Solution

In this tutorial, we explain how to handle a solution. First, let's define a model

using Filtration

vlim = (0,50); mlim = (0,50)
ap = 0; bp = 1; cp = 0.16; dp = 3; Qp = 1
ar = 0.5; cr = 0.64; dr = 12; Qr = 2
p = [ap, bp, cp, dp, Qp, ar, cr, dr, Qr]

f₁(m,p) = -p[1]*m + p[2]
f₂(m,p) = -p[6]*m
g₁(m,p) = p[5]
g₂(m,p) = -p[9]
e₁(m,p) = p[3]*m + p[4]
e₂(m,p) = p[7]*m + p[8]

model = Model(e₁, e₂, f₁, f₂, g₁, g₂, p, :min; initial_guess = 20.)
nothing; # hide

Different ways to get a solution

Given initial and final conditions, the function solve provide the solution.

v0 = 0; vf = 50; m0₁ = 15
sol₁ = solve(model, v0, vf, m0₁)
plt = plot(sol₁, label = "sol₁ ")

Another way to obtain a solution is to extract it from a synthesis. This can be achieved thanks to the function solution.

synthesis = Synthesis(model, (v0, vf), (0, 50))
m0₂ = 30.
sol₂ = solution(synthesis, v0, vf , m0₂)
plot!(plt, sol₂, color = :red, label = "sol₂ ")

A final way to obtain a solution is to simulate the model with a used-defined control. In this case, there is no garentee that it is a solution of the defined optimal control problem.

However, to do this, we first need to create a control $u$ and to simulate it on the model.

u = Control([t -> 1, t -> sin(0.3*t)], [0, 25, 50], 2, 1)
x0 = [0, m0₂, 0]
sol₃ = simulate(model, u, x0)
plot!(plt, sol₃, color = :green, label = "sol₃ ")

State, control and extremal

From a Solution, one can extract a State and a Control with the state and the control function.
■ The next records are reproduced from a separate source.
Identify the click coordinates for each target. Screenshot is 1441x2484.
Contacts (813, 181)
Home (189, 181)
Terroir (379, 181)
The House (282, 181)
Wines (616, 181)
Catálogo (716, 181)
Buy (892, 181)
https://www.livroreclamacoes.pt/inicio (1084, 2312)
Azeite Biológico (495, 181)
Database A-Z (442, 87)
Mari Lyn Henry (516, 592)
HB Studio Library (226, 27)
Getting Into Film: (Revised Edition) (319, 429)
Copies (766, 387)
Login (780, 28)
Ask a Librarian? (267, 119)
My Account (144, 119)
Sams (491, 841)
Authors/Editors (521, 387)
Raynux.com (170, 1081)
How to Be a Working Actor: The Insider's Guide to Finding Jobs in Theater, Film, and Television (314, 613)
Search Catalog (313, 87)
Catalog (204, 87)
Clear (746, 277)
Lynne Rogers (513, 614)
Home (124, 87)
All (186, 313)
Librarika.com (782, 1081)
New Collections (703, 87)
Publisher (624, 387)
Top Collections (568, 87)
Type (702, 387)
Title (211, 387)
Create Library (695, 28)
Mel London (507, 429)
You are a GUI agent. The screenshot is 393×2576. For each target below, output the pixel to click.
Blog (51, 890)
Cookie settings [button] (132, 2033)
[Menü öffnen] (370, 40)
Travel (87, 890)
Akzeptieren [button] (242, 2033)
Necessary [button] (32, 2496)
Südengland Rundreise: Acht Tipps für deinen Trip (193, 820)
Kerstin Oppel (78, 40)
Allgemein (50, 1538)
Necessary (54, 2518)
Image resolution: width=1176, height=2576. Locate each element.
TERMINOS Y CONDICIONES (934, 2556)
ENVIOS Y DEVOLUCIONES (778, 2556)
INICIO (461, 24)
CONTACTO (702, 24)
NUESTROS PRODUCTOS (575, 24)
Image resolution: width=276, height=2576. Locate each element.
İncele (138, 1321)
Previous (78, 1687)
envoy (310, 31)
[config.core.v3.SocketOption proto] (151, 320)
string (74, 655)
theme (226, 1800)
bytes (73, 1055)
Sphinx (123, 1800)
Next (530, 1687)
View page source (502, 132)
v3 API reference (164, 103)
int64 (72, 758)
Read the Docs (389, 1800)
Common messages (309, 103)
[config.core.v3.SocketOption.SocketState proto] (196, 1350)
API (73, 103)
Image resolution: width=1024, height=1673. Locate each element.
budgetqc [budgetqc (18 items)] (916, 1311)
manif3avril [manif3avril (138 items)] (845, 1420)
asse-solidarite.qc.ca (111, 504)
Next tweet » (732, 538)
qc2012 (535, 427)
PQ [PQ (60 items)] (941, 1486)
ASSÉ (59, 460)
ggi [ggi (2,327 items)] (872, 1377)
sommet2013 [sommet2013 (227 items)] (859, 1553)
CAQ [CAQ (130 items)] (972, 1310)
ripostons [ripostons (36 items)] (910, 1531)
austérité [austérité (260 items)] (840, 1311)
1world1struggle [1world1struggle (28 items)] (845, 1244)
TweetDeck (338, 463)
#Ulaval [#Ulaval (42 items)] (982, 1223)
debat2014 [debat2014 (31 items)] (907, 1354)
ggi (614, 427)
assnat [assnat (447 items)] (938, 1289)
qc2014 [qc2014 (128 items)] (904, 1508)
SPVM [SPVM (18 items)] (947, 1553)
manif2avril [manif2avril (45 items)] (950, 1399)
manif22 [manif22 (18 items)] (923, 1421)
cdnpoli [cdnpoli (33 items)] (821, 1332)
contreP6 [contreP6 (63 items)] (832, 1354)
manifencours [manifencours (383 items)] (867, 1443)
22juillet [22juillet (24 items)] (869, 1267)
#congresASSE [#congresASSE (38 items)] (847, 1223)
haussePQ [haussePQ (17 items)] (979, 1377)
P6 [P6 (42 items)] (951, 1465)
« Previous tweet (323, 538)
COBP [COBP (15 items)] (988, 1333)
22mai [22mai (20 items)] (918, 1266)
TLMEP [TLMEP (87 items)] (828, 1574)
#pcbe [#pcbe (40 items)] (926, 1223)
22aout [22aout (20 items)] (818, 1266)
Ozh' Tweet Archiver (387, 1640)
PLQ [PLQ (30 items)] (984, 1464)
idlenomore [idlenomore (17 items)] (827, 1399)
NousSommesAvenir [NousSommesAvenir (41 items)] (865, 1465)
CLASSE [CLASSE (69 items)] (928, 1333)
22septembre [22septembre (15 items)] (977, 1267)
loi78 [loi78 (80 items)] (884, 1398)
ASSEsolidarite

These elements can be called to obtain the value of the state or control at a given time, and can be also plotted.

u = control(sol₁)

println("u(1) = ", u(10))
plot(u, size = (600, 200))

x = state(sol₁)
println("x(1) = ", x(10))
plot(x)

An extremal can be constructed from a (real) Solution of the problem, computed by the solution function on a Synthesis or the solve function on a Model, i.e. from sol₁ or sol₂ on the previous example. An Extremal must not be created from a Solution created from a used-defined Control, like sol₃. This can be done thanks to the construct_extremal function.

z = construct_extremal(model, sol₁)

u = control(z)
println("u(1) = ", u(1))
plot(u, size = (600, 200))

x = state(z)
println("x(1) = ", x(1))
plot(x)

λ = costate(z)
println("λ(1) = ", λ(1))
plot(λ)

The main advantage to get an extremal is to compute Hamiltonians along a trajectory. For instance, $t \mapsto H_1(x(t), p(t))$ corresponds to the switching function for the optimal control. Hamiltonians $H$, $H_0$, $H_1$ and even $H_{01}$ are accessible from the model and can be plotted as following.

plot( t -> model.H(x(t), λ(t), u(t), p), 0, 50, label = "H", ylim = (-1, 1))
plot!(t -> model.H₀(x(t), λ(t), p), 0, 50, label = "H₀")
plot!(t -> model.H₁(x(t), λ(t), p), 0, 50, label = "H₁")
plot!(t -> model.H₀₁(x(t), λ(t), p), 0, 50, label = "H₀₁")